Pas une parole ne montait à ma gorge, angoissée. Me débarrasser, m’asseoir ! Les sièges délabrés, poussiéreux, s’encombraient d’un édredon, de linges, et l’idée burlesque et prudente traversa mon esprit que la chaise se détraquerait sous mon poids, que j’allais choir sur le carreau, la carpette élimée, qui glissait sous mes pas… Je me tins debout, au chevet.
— C’est vous, c’est bien d’être venu… Je vous connais… J’ai toutes vos photographies parues dans les journaux… Ouvrez l’armoire, bon… dans le tiroir, à gauche…

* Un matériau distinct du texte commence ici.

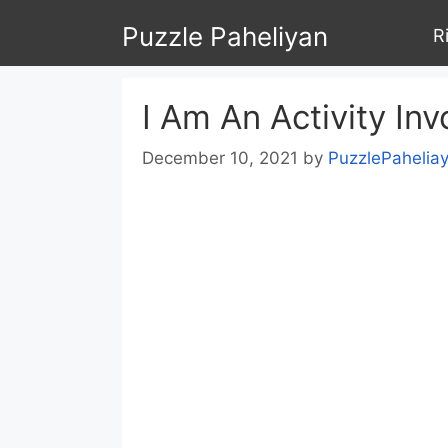
Skip
Puzzle Paheliyan
R
to
content
I Am An Activity Inv
December 10, 2021
by
PuzzlePahelia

Ma parente, car elle l’était, éparpillait la liasse… Et c’était : Me Jean Ajalbert, défenseur de Vaillant dans le « Petit Parisien »… Jean Ajalbert, en casque colonial, retour du Laos, dans le « Matin »… Jean Ajalbert, au Grenier Goncourt, dans une revue illustrée… Jean Ajalbert avec Aristide Briand, en Bretagne, — avec Frédéric Masson, à Malmaison, — avec mon fils.
— Oui, je vous ai toujours suivi, depuis votre premier livre sur l’Auvergne… Ajalbert… J’avais épousé un Ajalbert, qui descendait d’un frère de votre arrière-grand-père… Oh, il avait sept enfants, tous éparpillés… Je n’en ai pas eu… Nous étions fiers de vous…
— Pourquoi ne m’avoir pas vu plus tôt ?
— Je n’aurais pas osé. Je n’ai pas toujours été riche…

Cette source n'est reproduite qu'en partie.